- Cover art of the DVD.

きらめき☆プロジェクト (Kirameki Purojekuto)
- Genre: Comedy, drama, mecha
- Directed by: Katsuhiko Nishijima
- Produced by: Midori Isshiki Kiyoshi Sugiyama
- Written by: Hiroshi Yamaguchi
- Music by: Koichiro Kameyama
- Studio: Studio Fantasia
- Licensed by: AnimeWorks
- Released: June 24, 2005 – February 24, 2006
- Episodes: 5

= Kirameki Project =

2005 OVA by Studio Fantasia

 is an anime/original animated video (OAV) that was produced by Studio Fantasia and directed by Katsuhiko Nishijima.

==Plot==
Gene, a small European island country, is under constant threat of invasion from its neighboring countries using giant robots. Gene is ruled by three princesses, Kana, Nene and Krone. Krone, the eldest princess, has a team of men who are happy to fight for her but they do not. Nene, the youngest daughter, wears a special outfit that allows her to fight. Kana, the middle child, has designed a secret weapon; the fighter robot Junerin, a 60 meter tall robot that resembles a petite French doll. When a robot from Japan appears and wants to battle Junerin, Kana did not want Junerin to fight but it must do so to save the country. Several days after continuing invasions from the Japanese robot, Kana befriends Ooya, and engineer who also previously had fears of robots fighting. After Ooya's failed attempt to defeat Junerin, his boss, Shimada decides to fight her for real. Kana stops worrying about being a coward and fights back by manually controlling Junerin, which was autonomous throughout her fights.

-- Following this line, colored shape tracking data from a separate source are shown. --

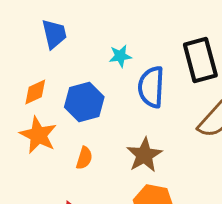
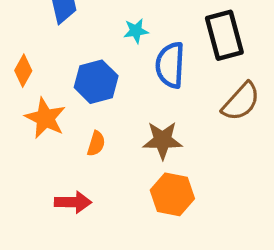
orange diamond: (35, 92) -> (23, 71), moved, turned -36
brown star: (144, 155) -> (162, 140), turned 30

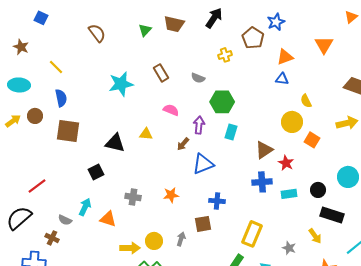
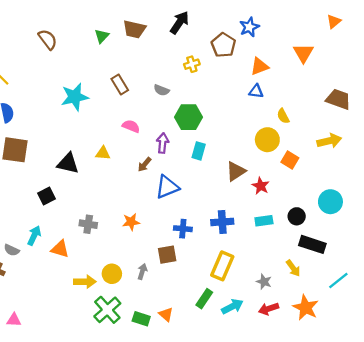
blue cross: (262, 182) -> (222, 222), moved

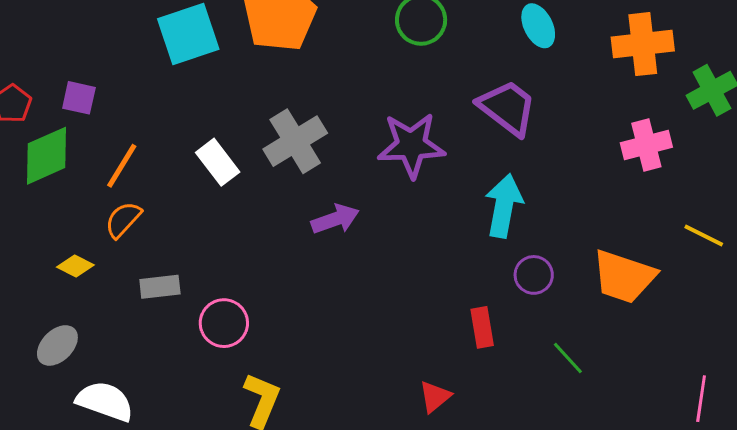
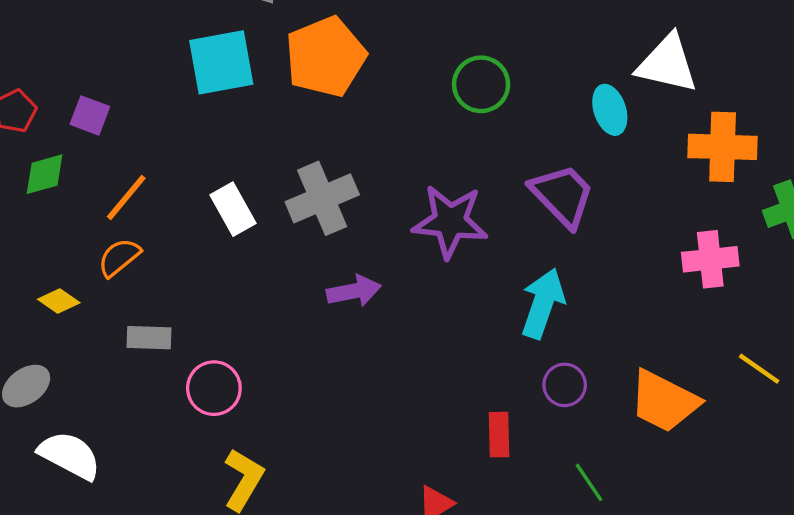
green diamond: (46, 156) -> (45, 174), size x0.7

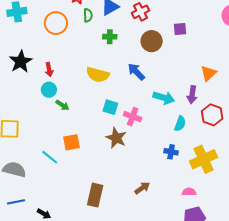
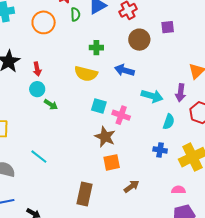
green cross: (110, 37) -> (96, 48), moved
blue arrow: (136, 72) -> (124, 70), turned -30
orange square: (72, 142) -> (112, 162), moved

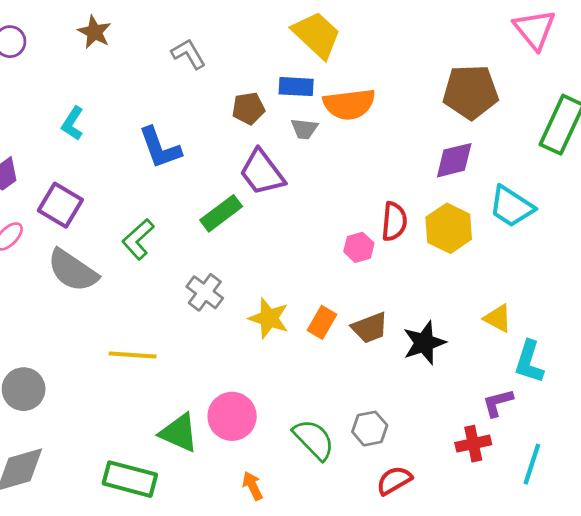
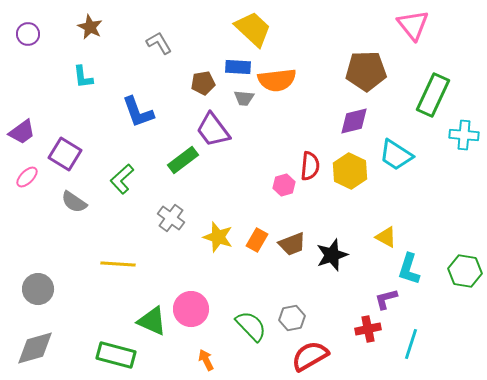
cyan L-shape: (73, 123) -> (83, 77), moved, turned -40
gray semicircle: (73, 271) -> (74, 202), size x0.7
red semicircle: (394, 480) -> (310, 356), size x1.4

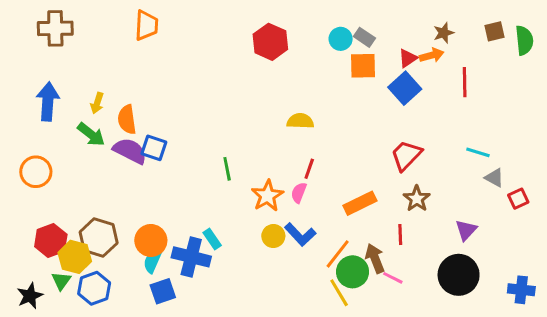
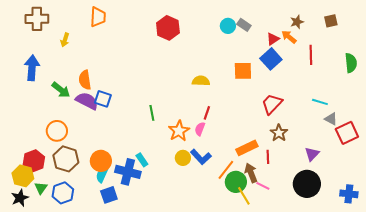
green semicircle: (524, 40) -> (351, 63), moved
red hexagon: (270, 42) -> (168, 28), moved
orange arrow: (432, 55) -> (289, 37), turned -126
orange square: (363, 66) -> (243, 71), moved
yellow arrow: (97, 103) -> (65, 40), moved
orange circle: (36, 172) -> (57, 131), moved
red square: (518, 199) -> (347, 133), size x1.6
orange rectangle: (360, 203) -> (247, 148), moved
yellow hexagon: (75, 257) -> (23, 176), moved
yellow line: (339, 293) -> (244, 196), moved

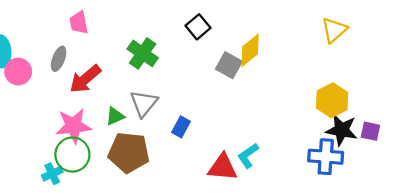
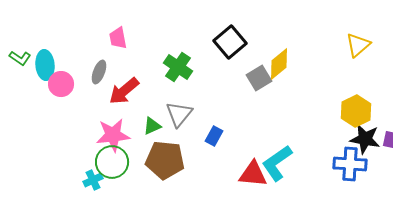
black square: (198, 27) -> (230, 42), size x1.4
gray square: (229, 65) -> (259, 78), turned 30
cyan L-shape: (248, 156) -> (277, 163), size x1.5

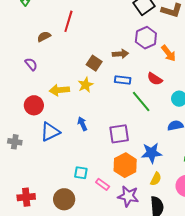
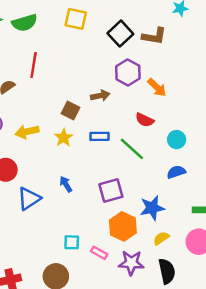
blue rectangle: (123, 80) -> (99, 136), moved
yellow arrow: (59, 90) -> (27, 132), moved
yellow semicircle: (156, 179) -> (161, 238), turned -144

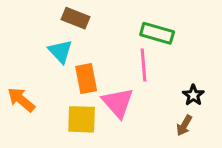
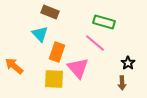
pink line: (143, 65) -> (95, 43), turned -45
orange rectangle: (86, 79) -> (57, 52), turned 30
brown arrow: (184, 125) -> (122, 83), turned -32

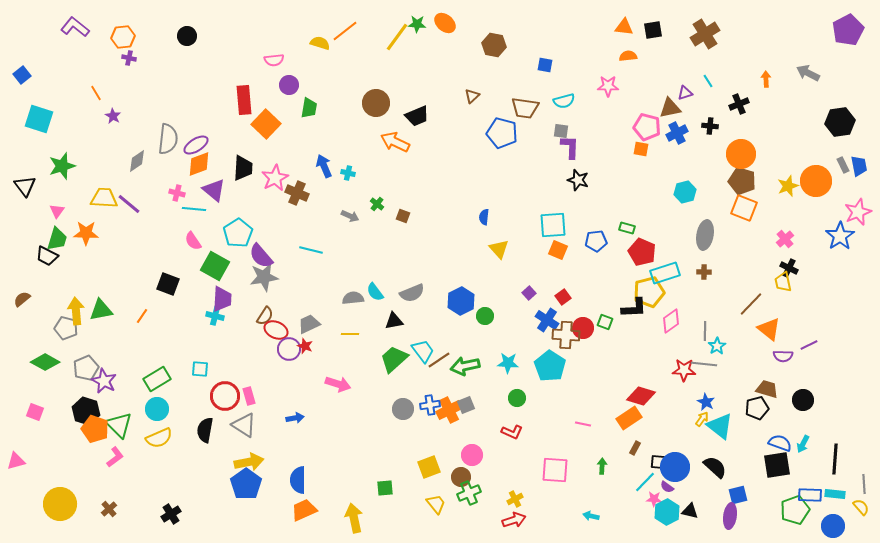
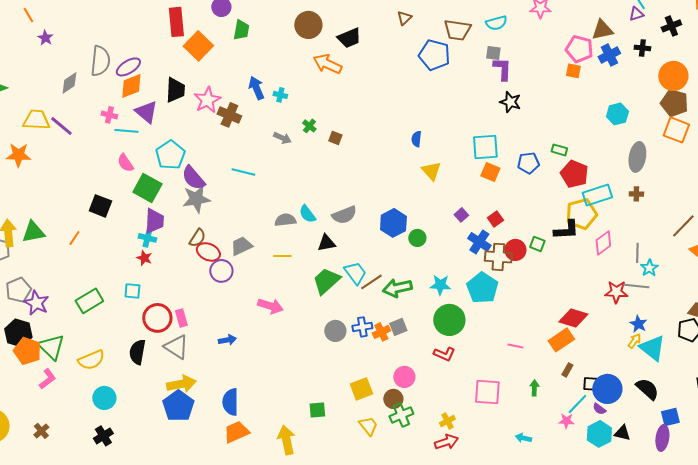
purple triangle: (685, 93) -> (636, 14), moved
red star: (305, 346) -> (144, 258), moved
green circle: (517, 398) -> (449, 320), size x1.8
cyan circle: (157, 409) -> (104, 398), moved
orange cross: (449, 410) -> (381, 332), size x0.7
pink star: (654, 499) -> (566, 421), moved

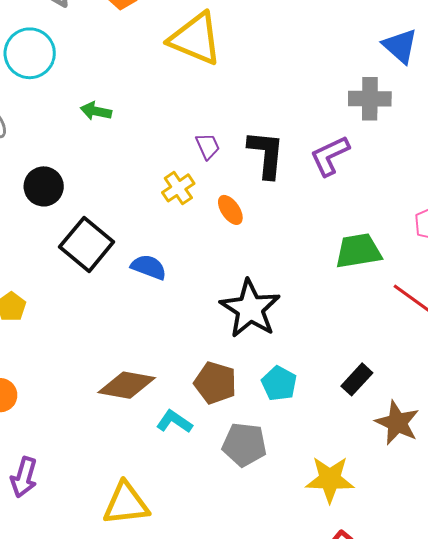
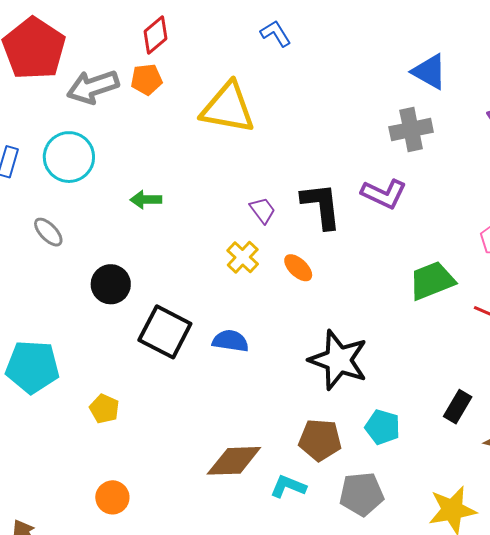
purple L-shape: (330, 156) -> (384, 194), turned -117

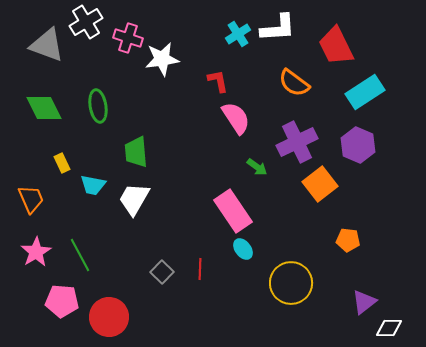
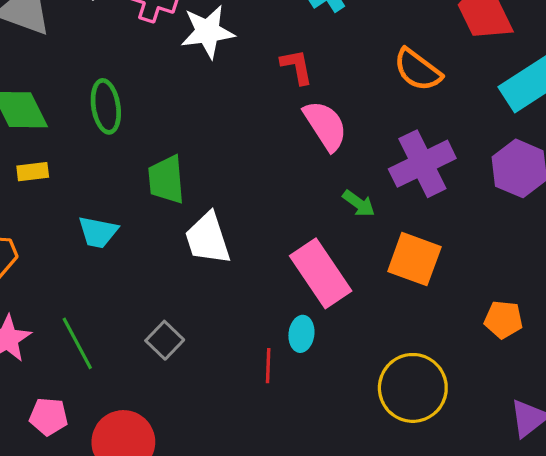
yellow rectangle: (62, 163) -> (33, 172), moved, turned -72
orange square: (320, 184) -> (414, 259), moved, turned -32
white trapezoid: (134, 199) -> (208, 238), moved, turned -48
cyan ellipse: (243, 249) -> (301, 334), moved, turned 45
gray square: (162, 272) -> (165, 340), moved
pink pentagon: (62, 301) -> (49, 417), size x0.7

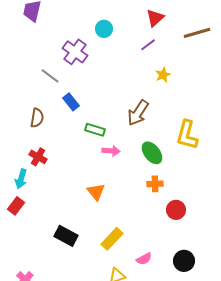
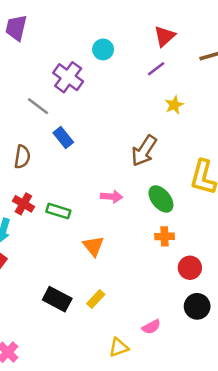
green rectangle: (95, 130) -> (58, 211), moved
yellow rectangle: (112, 239) -> (96, 299), moved, size x0.7
black circle: (184, 261) -> (197, 306), moved

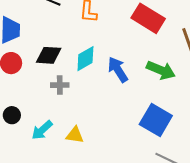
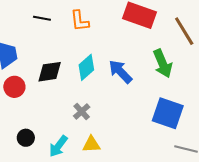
green arrow: (161, 70) -> (163, 63), turned 56
gray cross: (60, 85) -> (82, 112), moved, turned -30

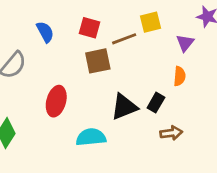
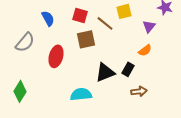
brown line: (124, 39) -> (105, 23), turned 60
orange semicircle: (180, 76) -> (145, 50), turned 48
red ellipse: (56, 101) -> (56, 56), moved

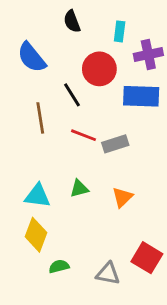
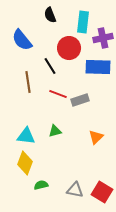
cyan rectangle: (120, 31) -> (83, 22), size x1.5
orange triangle: (122, 197) -> (96, 137), moved
red square: (147, 258) -> (102, 192), moved

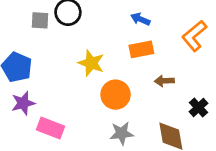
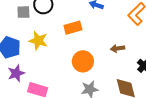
orange rectangle: (141, 49) -> (73, 28), moved
yellow star: (91, 63) -> (38, 41), moved

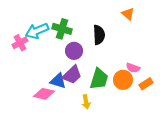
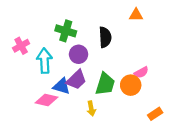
orange triangle: (128, 14) -> (136, 15), turned -40
cyan arrow: (37, 31) -> (44, 61), moved, turned 110
pink semicircle: (133, 68) -> (141, 72), turned -48
orange rectangle: (146, 84) -> (155, 114), moved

Kana defeats Shimada and his "perfect" robot and peace is returned to the kingdom.

==Characters==
- Princess Krone:
- Princess Kana Else Gene: The middle child.
- Princess Nene:
- Rincle: A robotic creation of Kana.
- Junerin: The 60 meter tall robot creation of Kana, the "little sister" of Rincle.

==Reception==
In his first of two reviews of Kirameki Project, Theron Martin of Anime News Network called Kirameki Project a "a cutesy, quirky, fan service-laden giant robot series, one clearly made by hard-core otaku for hard-core otaku". In his review of the last two episodes he commented favorably on the dramatic elements.
In his Newtype USA review, Sean Sikes commented favourably on the animation techniques, stating, "the effect is stunning and adds a great visual punch to all the action–packed fight sequences". Chris Beveridge and Mark Thomas gave Kirameki Project a "C" in their lukewarm reviews at Mania.com. Jeremy Mullin of IGN describes Kirameki Project as "one very weird show" and stated the giant robot Junerin "literally looks like a giant doll [...] complete with hair, a dress ... it even has an umbrella and a purse! [...] She even provides us with fan service, throwing in some panty shots."